Legal Advocacy & Protective Orders

Gateway offers assistance filing temporary protective orders.

Gateway employs legal advocates to assist victims of domestic violence who are seeking information about Temporary Protective Orders.


Contact info:

(770) 531-7153


Important Links

To begin the process, you can fill out an intake form. Once we receive your form we will contact you.

Second Hearings are currently be held remotely on Wednesday mornings. Log in information is posted below:

Meeting ID: 770 532 1895

Passcode: 1895


Frequently Asked Questions


What is a Family Violence Temporary Protective Order (TPO)?

A TPO is a court order that can help provide protection if you are being hurt, threatened or stalked. A legal advocate can help you through the process if you do not have an attorney. 


How much does it cost to get a TPO?

Gateway does not charge any fees, and there is no court filing fee for a TPO. You may elect to hire an attorney for the second hearing, but that is not required. Gateway or Georgia Legal Services are generally able to provide an attorney for low-income victims of family violence. 


How do I know if I qualify for a Family Violence Temporary Protective Order (TPO)?

TPOs may be granted to individuals who:

  1. Have a certain relationship 
  2. Have experienced certain acts of family violence 
  3. And an order is needed for protection. 


What are the relationships required for a Family Violence Temporary Protective Order (TPO)?

Family Violence Temporary Protective Orders are granted to individuals who have certain relationships with one another. These relationships include:

  • Spouses (current or past spouses)
  • Parents of the same child
  • Parents and children (including stepparents/ stepchildren and foster parents/ foster children)
  • Individuals currently or previously living in the same household 
  • Current dating partners (and some former dating partners) in a romantic and committed relationship. 


What acts are required for a Family Violence Temporary Protective Order (TPO)?

An act of Family Violence must have occurred to be eligible for a Family Violence Temporary Protective Order. These acts include: 

  • Any felony (including but not limited to aggravated assault, kidnapping, false imprisonment, aggravated stalking)
  • Certain misdemeanor crimes (simple battery, battery, simple assault, stalking, criminal damage to property, criminal trespass)
  • Certain threats to the victim or children as defined by law.

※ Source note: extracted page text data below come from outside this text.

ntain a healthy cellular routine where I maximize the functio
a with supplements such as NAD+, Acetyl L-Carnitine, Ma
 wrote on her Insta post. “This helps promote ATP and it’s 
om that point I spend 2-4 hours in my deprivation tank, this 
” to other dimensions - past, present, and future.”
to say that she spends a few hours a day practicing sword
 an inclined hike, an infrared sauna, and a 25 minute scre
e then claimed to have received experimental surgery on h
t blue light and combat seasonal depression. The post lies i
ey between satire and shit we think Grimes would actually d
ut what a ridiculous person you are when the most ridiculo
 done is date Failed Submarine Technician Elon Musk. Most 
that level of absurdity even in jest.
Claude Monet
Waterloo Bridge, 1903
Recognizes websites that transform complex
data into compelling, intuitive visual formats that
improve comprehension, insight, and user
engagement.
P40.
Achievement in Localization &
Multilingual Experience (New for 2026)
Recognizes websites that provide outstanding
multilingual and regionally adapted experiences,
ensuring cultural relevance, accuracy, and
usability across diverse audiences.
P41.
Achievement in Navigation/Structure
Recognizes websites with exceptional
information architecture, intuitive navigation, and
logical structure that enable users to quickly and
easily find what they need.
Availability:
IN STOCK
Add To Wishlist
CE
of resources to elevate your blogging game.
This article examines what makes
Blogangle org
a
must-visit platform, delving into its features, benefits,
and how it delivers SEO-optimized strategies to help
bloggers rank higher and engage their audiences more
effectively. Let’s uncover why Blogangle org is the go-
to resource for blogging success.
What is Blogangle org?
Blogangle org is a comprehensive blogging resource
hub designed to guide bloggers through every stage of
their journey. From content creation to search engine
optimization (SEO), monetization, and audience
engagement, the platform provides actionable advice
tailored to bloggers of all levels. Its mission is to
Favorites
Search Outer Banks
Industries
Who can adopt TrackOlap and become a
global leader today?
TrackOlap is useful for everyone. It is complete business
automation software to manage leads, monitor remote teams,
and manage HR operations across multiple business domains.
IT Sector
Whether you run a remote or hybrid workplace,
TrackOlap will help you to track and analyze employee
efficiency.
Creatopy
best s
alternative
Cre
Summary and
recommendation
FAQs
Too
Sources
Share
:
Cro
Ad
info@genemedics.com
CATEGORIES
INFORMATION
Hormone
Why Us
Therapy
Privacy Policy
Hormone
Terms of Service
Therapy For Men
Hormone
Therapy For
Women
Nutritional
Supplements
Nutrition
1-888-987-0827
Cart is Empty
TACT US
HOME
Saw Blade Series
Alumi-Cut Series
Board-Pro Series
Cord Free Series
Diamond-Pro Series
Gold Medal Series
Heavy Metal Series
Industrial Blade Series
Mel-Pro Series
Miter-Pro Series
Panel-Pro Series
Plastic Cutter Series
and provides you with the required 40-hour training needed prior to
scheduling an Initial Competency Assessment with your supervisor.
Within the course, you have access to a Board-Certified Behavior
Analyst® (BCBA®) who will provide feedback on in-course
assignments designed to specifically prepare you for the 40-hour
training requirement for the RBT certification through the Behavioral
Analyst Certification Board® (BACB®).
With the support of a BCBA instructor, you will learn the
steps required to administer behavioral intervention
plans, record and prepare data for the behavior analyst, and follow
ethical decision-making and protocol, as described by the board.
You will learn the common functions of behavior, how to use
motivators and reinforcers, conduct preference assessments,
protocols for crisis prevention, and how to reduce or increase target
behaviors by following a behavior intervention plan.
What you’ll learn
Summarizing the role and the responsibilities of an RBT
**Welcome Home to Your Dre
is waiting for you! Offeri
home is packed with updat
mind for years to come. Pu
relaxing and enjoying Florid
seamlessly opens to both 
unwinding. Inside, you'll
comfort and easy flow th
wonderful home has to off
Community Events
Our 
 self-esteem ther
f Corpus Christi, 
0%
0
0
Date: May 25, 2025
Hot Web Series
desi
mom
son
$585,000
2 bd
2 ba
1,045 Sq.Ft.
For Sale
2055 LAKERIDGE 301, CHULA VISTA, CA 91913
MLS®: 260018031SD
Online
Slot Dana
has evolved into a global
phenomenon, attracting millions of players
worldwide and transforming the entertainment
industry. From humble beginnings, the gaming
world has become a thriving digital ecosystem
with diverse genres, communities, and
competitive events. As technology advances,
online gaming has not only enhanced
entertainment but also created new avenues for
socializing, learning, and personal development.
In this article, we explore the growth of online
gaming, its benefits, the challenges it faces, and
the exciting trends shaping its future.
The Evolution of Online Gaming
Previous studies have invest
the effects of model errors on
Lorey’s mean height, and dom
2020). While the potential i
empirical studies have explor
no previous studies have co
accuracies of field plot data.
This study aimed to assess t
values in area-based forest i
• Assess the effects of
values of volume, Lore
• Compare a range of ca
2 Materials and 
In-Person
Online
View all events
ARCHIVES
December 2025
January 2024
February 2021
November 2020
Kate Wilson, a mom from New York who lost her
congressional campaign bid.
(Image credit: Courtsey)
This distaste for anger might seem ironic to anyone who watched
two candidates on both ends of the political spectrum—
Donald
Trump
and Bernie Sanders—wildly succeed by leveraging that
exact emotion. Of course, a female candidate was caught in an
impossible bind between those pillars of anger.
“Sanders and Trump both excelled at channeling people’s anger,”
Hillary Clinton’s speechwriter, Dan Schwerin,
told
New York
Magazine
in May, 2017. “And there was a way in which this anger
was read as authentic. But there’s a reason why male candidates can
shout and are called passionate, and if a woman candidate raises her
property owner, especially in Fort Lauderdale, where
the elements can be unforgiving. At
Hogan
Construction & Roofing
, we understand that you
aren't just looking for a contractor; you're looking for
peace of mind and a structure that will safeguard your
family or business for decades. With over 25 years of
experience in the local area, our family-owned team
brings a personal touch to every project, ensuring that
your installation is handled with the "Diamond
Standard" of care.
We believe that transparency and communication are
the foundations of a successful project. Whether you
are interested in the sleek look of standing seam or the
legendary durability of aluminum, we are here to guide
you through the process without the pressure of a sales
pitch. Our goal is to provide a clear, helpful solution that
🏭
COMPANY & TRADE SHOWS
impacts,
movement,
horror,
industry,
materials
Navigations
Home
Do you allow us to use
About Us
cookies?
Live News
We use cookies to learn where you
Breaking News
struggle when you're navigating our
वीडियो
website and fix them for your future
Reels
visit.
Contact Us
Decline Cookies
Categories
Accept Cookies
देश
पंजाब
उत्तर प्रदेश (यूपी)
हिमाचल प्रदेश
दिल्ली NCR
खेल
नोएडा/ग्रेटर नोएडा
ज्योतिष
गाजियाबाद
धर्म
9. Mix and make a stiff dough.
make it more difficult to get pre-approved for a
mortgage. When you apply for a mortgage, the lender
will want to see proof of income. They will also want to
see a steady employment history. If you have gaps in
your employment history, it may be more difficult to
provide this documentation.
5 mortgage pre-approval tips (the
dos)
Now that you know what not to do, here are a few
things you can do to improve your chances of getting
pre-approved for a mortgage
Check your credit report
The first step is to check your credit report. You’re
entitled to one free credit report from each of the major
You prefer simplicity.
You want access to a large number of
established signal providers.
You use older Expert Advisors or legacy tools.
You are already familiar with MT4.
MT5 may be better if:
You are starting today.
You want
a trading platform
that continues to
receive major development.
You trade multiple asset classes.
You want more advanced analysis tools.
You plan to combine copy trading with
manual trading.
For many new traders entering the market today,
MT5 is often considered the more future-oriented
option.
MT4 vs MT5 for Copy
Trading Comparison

How do I know if I qualify for a Stalking Order?

Stalking Orders may be granted to individuals who have been stalked and are in need of protection. The individuals do not need to be related to one another.  Please note, the act cannot occur at the residence of the alleged stalker. 


How do I know where to file the TPO?

If the person against whom you are seeking a TPO is a resident of the State of Georgia, you must file your petition in the County where that person resides. If the abuser lives out of state or out of Hall County, contact the Gateway legal advocates for more information about where to file an order.


Do I have to know the address for the person receiving the TPO?

Yes. Before filing a petition, you will need to provide a valid address for the person against whom you are seeking a TPO. We must also have either the date of birth or social security number for the respondent. This is required to list the order on the TPO registry.


I think I might qualify for a TPO, how do I get started?

Your first step is to contact the legal advocates at Gateway. There are several ways to reach out to us. 


What can a Family Violence Temporary Protective Order (TPO) do to help victims?

  • TPOs can order the respondent to stay away from the victim’s home, work, or school. 
  • TPOs can address the abuser’s access to weapons.
  • Children and family members of the victim may be listed as protected parties on TPOs. 
  • The Judge may also order further relief, at their discretion.


What happens if the respondent violates a TPO?

We encourage you to call law enforcement (911) if you believe you are in danger. Violating a TPO may result in aggravated stalking charges.